Give me some music; music, moody food
Of us that trade in love.
(Antony and Cleopatra, 2.5.1-2)

I’ve never celebrated St. George’s Day but I’d jump at the chance to honour Saint Shakespeare’s Day because this guy created the modern English language through creative writing, if that’s not someone who is an example of a creative writing wizard who can be aligned to the likes of Homer and Muhammad [Allah forgive me in this context] then I don’t know what you deem as an aspiration of creative writing prowess. Shakespeare laid the foundations for a beautiful language by writing plays, poetry, and interpreting history for the stage, by doing so, he not only displayed languages versatility but he also provided us with a demonstration on how language could be used and how we can use it to express ourselves. Before Shakespeare I can only guess the people of England were split between French -in the higher classes and nobility- and what we now know as English in the lower classes -an amalgamation of West Germanic, Anglo-Frisian and Old Saxon Dialects brought to Britain by settlers from Germany, Denmark and The Netherlands, acrolect Latin -acrolect meaning the most prestigious part or variety of a particular dialect/language, and Celtic language Brythonic -thought to be the native language of Britain in the time of Roman occupation.

I say celebrate Shakespeare because he brought language to the masses, he united all Elizabethan class, race and culture under one open top roof, -aptly named- The Globe Theatre, where all could understand and learn a new language being acted out. I’d say a trip to the theatre was more of a language lesson on how to ‘speaketh’ this new language rather that watch a play, The Globe was also somewhere people unconsciously learnt about contexts of the words, how wide a variety one could use one word or many for the same meaning, entendre, puns, similies [ecetera], Shakespeare revised the rules on self expression…

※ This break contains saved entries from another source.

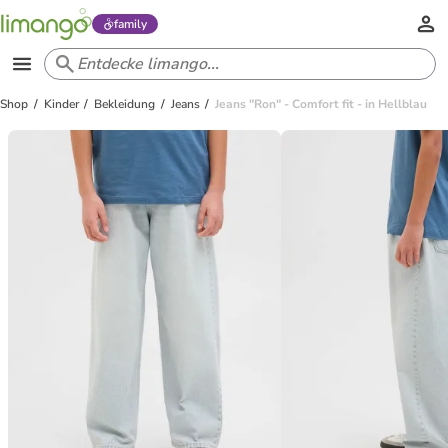
family
Shop
Kinder
Bekleidung
Jeans
Jeans "Ron" - Comfort fit - in Hellblau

  1. So I say this and this only, why do English citizens continue to honour George when we have a patron saint who kick started the English language, who made it most versatile, poetic and beautiful?
  2. Why don’t we honour Shakespeare with a public holiday or at the very least acknowledgement on calendars?
  3. Why isn’t Shakespeare honoured with a place on the Google homepage?

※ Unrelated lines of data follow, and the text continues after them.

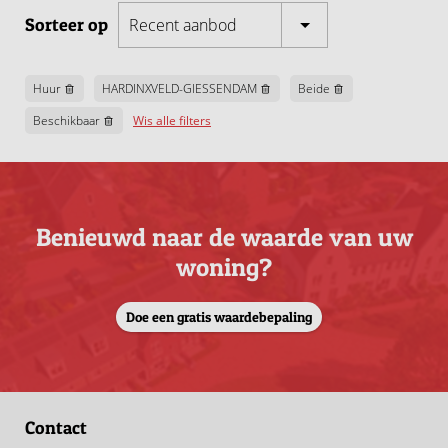
Sorteer op
Recent aanbod
Huur
HARDINXVELD-GIESSENDAM
Beide
Beschikbaar
Wis alle filters
Benieuwd naar de waarde van uw
woning?
Doe een gratis waardebepaling
Contact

The answers are pretty simple, Shakespeare died on the same day that we celebrate St. George’s Day so unless we politely acknowledge that two great examples of fearless and intellectual Englishmen share the same day, we may forget what Shakespeare did for the hearts, minds, creativity and communication strength of the English people. Imagine if there were no Shakespeare, we’d probably be doing business in French -with all it’s poetic airy fairy romanticism or Chinese -with it’s bluntness and straight to the point nature where there’s no room to dance in it’s beautiful complex or simple intricacy. We need to give respect where it’s due, and Shakespeare deserves so much more than most, if not with a sainthood at least with calendar recognition -where there is space of course so we don’t upset the lovers of the Dragon slayer.